◆ Exercise objective
Taking the data below, please print only the lines from the line holding "Плейлисты радио (405, 906)" to the line holding "Könyvtár (149, 137)", inclusive, with pictures omitted.

◆ Input records
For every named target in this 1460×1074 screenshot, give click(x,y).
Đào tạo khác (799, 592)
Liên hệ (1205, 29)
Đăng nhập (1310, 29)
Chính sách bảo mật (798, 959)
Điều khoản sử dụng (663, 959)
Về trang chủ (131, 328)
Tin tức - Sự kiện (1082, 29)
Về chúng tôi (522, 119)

==

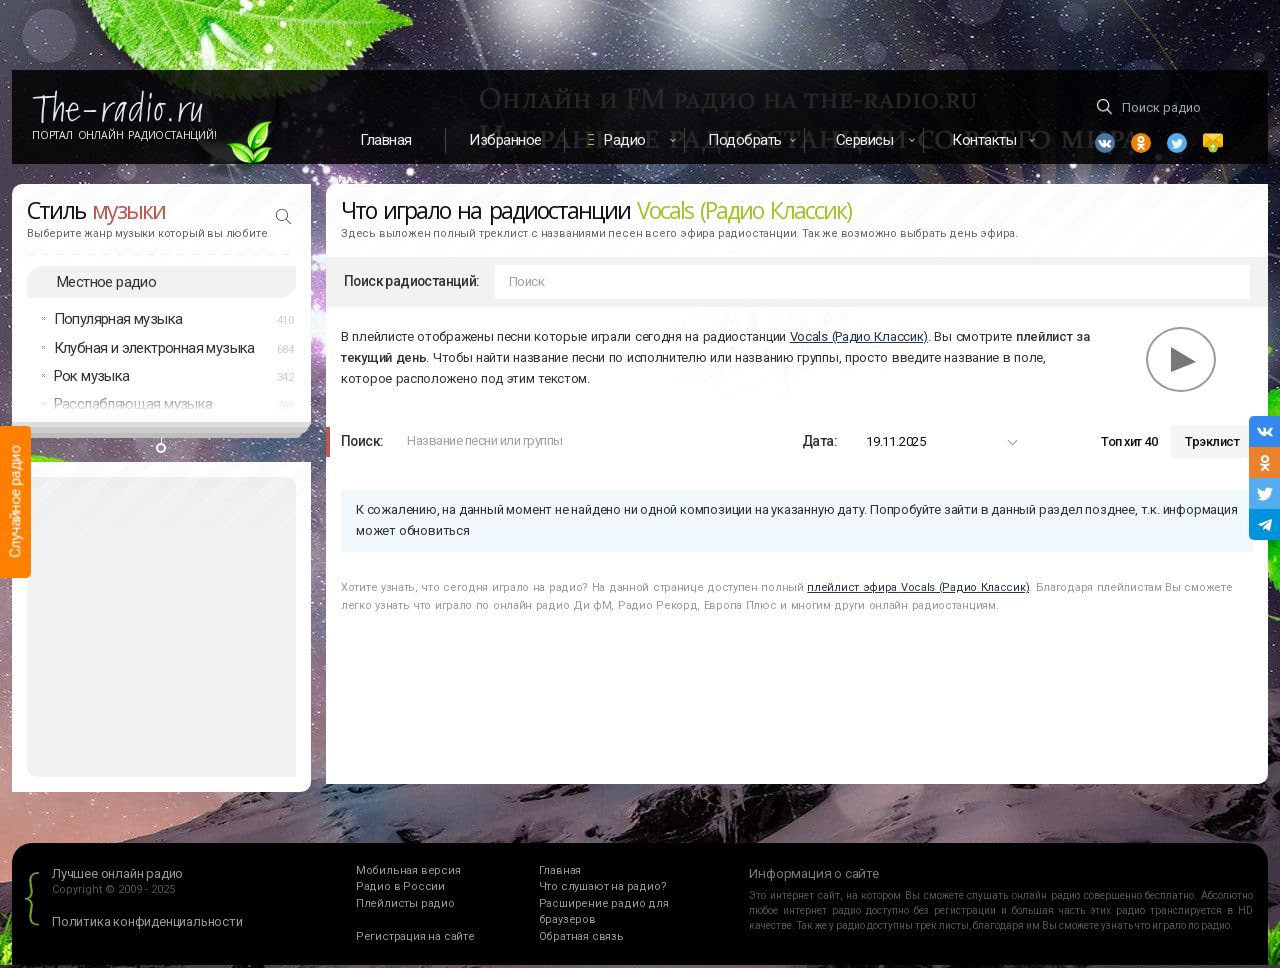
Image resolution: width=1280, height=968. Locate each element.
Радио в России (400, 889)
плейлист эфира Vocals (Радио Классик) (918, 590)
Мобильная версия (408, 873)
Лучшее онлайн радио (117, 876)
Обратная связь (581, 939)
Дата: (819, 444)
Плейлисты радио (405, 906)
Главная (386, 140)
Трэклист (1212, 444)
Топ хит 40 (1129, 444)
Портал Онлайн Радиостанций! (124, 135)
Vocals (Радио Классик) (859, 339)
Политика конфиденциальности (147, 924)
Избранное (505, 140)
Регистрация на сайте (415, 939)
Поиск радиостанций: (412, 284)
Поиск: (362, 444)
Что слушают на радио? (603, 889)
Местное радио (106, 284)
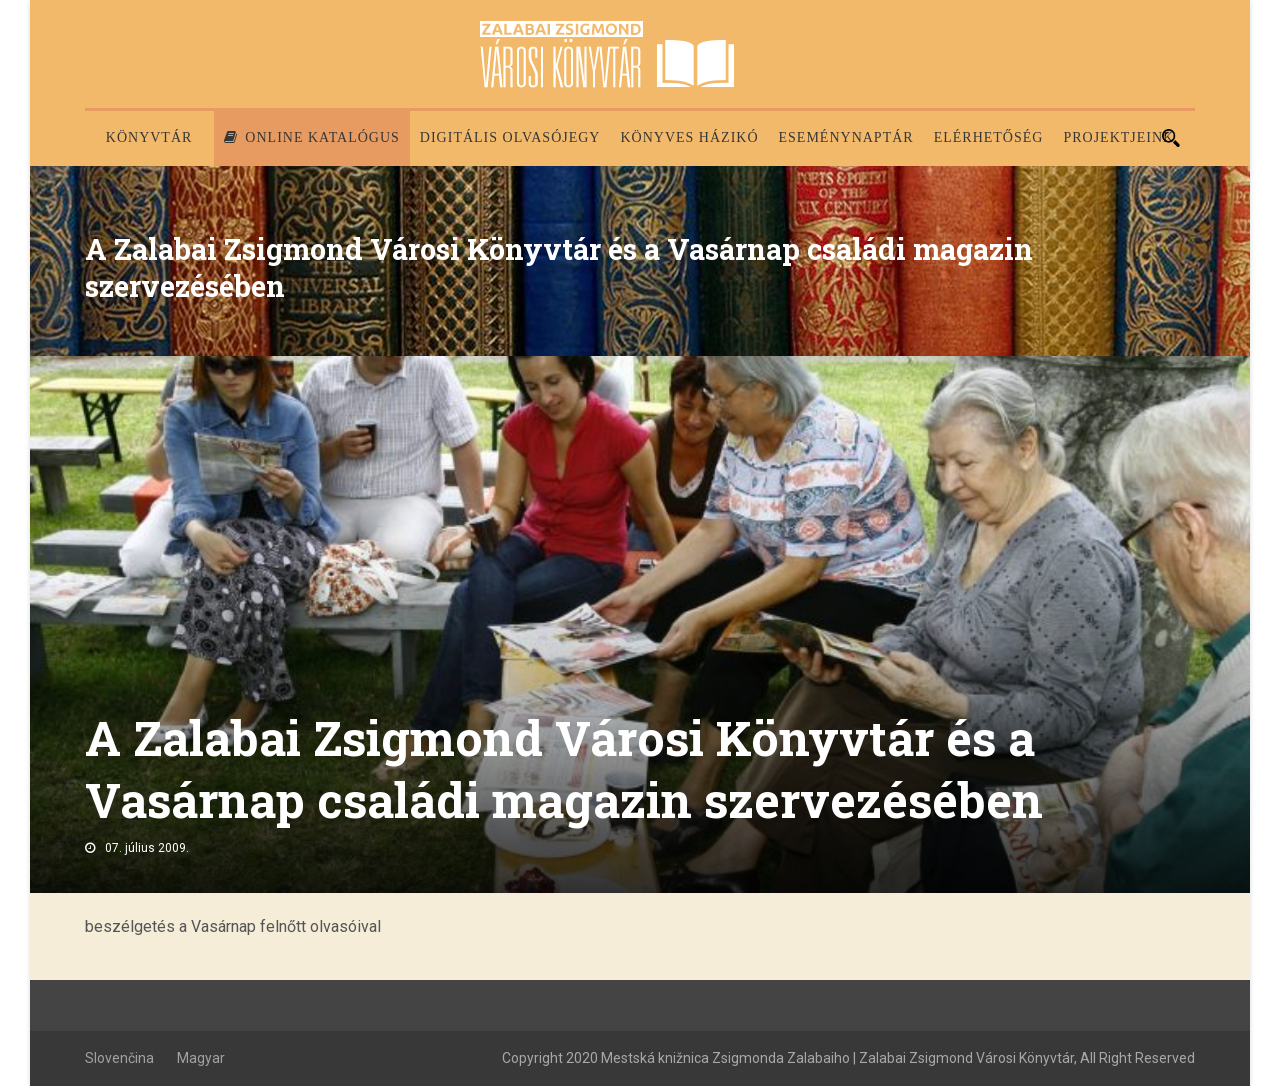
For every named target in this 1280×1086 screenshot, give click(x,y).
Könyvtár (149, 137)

◆ The answer
Плейлисты радио (405, 906)
Главная (386, 140)
Трэклист (1212, 444)
Топ хит 40 (1129, 444)
Портал Онлайн Радиостанций! (124, 135)
Vocals (Радио Классик) (859, 339)
Политика конфиденциальности (147, 924)
Избранное (505, 140)
Регистрация на сайте (415, 939)
Поиск радиостанций: (412, 284)
Поиск: (362, 444)
Что слушают на радио? (603, 889)
Местное радио (106, 284)
For every named target in this 1280×1086 screenshot, give click(x,y).
Könyvtár (149, 137)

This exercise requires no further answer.